Yesterday we entered the Icehouse development
cycle
Feature Freeze. But with the incredible growth of the OpenStack
development community (508 different contributors over the last 30 days,
including 101 new ones !), I hear a lot of questions about it. I've
explained it on various forums in the past, but I figured it couldn't
hurt to write something a bit more definitive about it.
Why
Those are valid questions. Why freeze features ? That sounds very
anti-agile. Isn't our test-centric development model supposed to protect
us from regressions anyway ? Let's start with what feature freeze is
not. Feature freeze should only affect the integrated OpenStack release.
If you don't release (i.e. if you don't special-case certain moments in
the development), then feature freezing makes little sense. It's also
not a way to punish people who failed to meet a deadline. There are
multiple reasons that a given feature will miss a deadline, and most of
those are not the fault of the original author of the feature.
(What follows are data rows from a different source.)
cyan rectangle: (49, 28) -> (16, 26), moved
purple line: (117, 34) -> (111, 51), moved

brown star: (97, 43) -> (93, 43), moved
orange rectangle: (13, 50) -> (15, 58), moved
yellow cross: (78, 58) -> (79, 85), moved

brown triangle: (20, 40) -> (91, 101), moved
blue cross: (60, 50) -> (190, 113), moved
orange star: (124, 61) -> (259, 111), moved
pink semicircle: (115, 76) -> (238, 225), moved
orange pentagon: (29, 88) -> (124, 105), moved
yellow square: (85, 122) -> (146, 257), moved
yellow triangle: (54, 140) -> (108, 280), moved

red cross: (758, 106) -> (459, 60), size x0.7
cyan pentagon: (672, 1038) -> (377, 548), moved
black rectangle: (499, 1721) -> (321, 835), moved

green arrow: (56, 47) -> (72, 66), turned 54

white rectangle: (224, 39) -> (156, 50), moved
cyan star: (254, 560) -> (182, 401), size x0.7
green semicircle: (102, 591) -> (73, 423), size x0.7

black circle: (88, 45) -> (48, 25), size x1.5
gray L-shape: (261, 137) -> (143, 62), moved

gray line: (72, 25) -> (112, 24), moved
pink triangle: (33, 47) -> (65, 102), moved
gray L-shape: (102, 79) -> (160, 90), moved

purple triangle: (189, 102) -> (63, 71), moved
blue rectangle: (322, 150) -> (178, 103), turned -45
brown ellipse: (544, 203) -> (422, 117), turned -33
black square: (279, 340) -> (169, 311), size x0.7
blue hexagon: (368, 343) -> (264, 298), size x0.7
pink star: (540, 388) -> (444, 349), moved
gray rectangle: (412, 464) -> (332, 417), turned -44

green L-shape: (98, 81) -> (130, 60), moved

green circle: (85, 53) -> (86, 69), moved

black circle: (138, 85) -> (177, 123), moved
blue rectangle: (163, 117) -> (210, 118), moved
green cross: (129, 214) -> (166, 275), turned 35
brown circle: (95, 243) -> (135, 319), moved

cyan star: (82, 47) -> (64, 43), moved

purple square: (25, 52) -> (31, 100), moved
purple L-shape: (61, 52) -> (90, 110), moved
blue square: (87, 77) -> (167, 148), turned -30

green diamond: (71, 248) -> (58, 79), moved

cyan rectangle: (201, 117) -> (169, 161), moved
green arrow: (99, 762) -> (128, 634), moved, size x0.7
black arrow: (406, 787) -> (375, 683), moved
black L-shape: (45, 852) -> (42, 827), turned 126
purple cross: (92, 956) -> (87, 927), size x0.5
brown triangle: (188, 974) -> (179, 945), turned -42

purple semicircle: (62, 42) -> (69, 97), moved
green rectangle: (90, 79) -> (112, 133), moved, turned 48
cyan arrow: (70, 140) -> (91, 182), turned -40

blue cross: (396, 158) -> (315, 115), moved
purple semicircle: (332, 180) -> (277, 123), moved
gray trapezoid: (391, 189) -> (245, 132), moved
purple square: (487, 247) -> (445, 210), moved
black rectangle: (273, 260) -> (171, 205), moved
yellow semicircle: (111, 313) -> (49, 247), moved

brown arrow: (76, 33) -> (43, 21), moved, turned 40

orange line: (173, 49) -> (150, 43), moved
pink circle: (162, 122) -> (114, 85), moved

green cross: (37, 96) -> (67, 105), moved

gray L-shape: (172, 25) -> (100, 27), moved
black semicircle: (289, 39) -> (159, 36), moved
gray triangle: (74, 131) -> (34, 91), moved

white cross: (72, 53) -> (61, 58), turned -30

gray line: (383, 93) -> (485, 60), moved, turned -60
We do
time-based releases, so some features and some developers will
necessarily be caught on the wrong side of the fence at some point and
need to wait for the next boat. It's an artifact of open innovation
projects.
Feature freeze (also known as "FF") is, obviously, about stopping adding
new features. You may think of it as artificially blocking your
progress, but this has a different effect on other people:
-
As was evidenced by the Icehouse cycle, good code reviewers are
a scarce resource. The first effect of feature freeze is that it
limits the quantity of code reviews and make them all about
bugfixes. This lets reviewers concentrate on getting as many
bugfixes in as possible before the "release". It also helps
developers spend time on bugfixes. As long as they can work on
features, their natural inclination (or their employer orders) might
conflict with the project interest at this time in the cycle, which
is to make that point in time we call the "release" as bug-free as
possible.
-
From a QA perspective, stopping the addition of features means
you can spend useful time testing "in real life" how OpenStack
behaves. There is only so much our automated testing will catch. And
it's highly frustrating to spend time testing software that
constantly changes under you.
-
QA is not the only group that needs to catch up. For the
documentation team, the I18N team, feature freeze is
essential. It's difficult to write documentation if you don't know
what will be in the end product. It's frustrating to translate
strings that are removed or changed the next day.
-
And then you have all the downstream consumers of the release that
can use time to prepare it. Packagers need software that doesn't
constantly change and add dependencies, so that they can prepare
packages for OpenStack projects that are released as close to our
release date as possible. The marketing team needs time to look
into what was produced over the cycle and arrange it in key messages
to communicate to the outside world at release time.
-
Finally, for release management, feature freeze is a tool to
reduce risk. The end goal is to avoid introducing an embarassing
regression just before release. By gradually limiting the impact of
what we accept in the release branch (using feature freeze, but also
using the RC
dance
that comes next), we try our best to prevent that.
Exceptions
For all these groups, it's critical that we stop adding features,
changing behavior, adding new configuration options, or changing
translatable strings as early as possible. Of course, it's a trade-off.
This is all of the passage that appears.